Setiap manusia pasti punya keinginan. Aku ingin menjadi ini. Dia ingin melakukan itu. Mereka ingin mencintai dia. Semuanya punya motif. Baik itu motif cinta, motif kepemilikan, motif kekuasaan, dan beragam motif lainnya. Terutama motif kebahagiaan.

Setiap orang punya caranya sendiri untuk menuju kebahagiaan. Beragam caranya. Tetapi yang saya rasa, cara paling efektif untuk meraih kebahagiaan adalah: "Memasukkan kebahagiaan ke hati orang lain". Bahasa gampangnya, bahagiakanlah orang lain. Studi psikologi sendiri telah menunjukkan bahwa kebahagiaan itu menular. Ketika kita membahagiakan orang, secara otomatis kita membahagiakan diri sendiri. Percaya atau tidak, silakan buktikan di hari Idul adha atau hari raya paskah. Tetapi tentu saja harus dengan hati yang tulus.

Aku punya cita-cita untuk memasukkan kebahagiaan kepada hati banyak orang. Aku ingin mendirikan sebuah sekolah gratis yang memiliki kualitas layaknya sekolah negeri terbaik, atau bahkan lebih. Fuqara dan masakin bisa dengan bahagia menimba ilmu di sana, berprestasi, dan kelak mengharumkan nama bangsa dengan prestasi-prestasinya, dan juga wajib berakhlak luhur.

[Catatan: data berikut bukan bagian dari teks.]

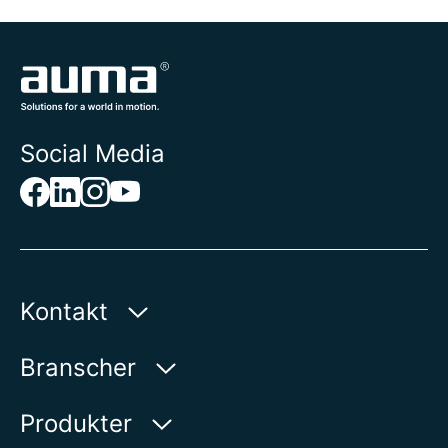
Social Media
Kontakt
AUMA Riester
Branscher
GmbH & Co. KG
Aumastr. 1
Vatten
Produkter
79379 Muellheim | Germany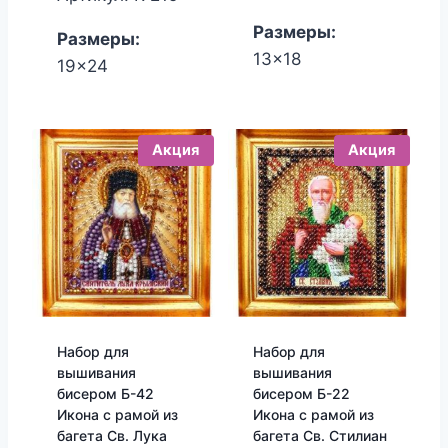
850.00₽.
820.00₽.
1,700.00₽.
1,530.00₽.
Размеры:
Размеры:
13x18
19x24
Акция
Акция
Набор для
Набор для
вышивания
вышивания
бисером Б-42
бисером Б-22
Икона с рамой из
Икона с рамой из
багета Св. Лука
багета Св. Стилиан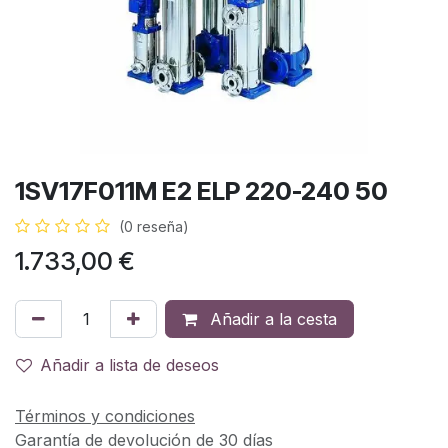
1SV17F011M E2 ELP 220-240 50
(0 reseña)
1.733,00
€
Añadir a la cesta
Añadir a lista de deseos
Términos y condiciones
Garantía de devolución de 30 días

Aku ingin melihat mereka menimba ilmu dengan penuh suka cita, bahagia, dan ilmu tersebut mampu mereka terapkan, sehingga tidak hanya menjadi teori yang mengendap dalam memori dan kemudian menghilang. Di sekolah-sekolah di Indonesia saat ini (selain SMK) anak-anak ditimpuki teori-teori bejibun yang hanya menjadi hapalan, no action. Sedangkan suatu ilmu baru akan bermanfaat jika diterapkan.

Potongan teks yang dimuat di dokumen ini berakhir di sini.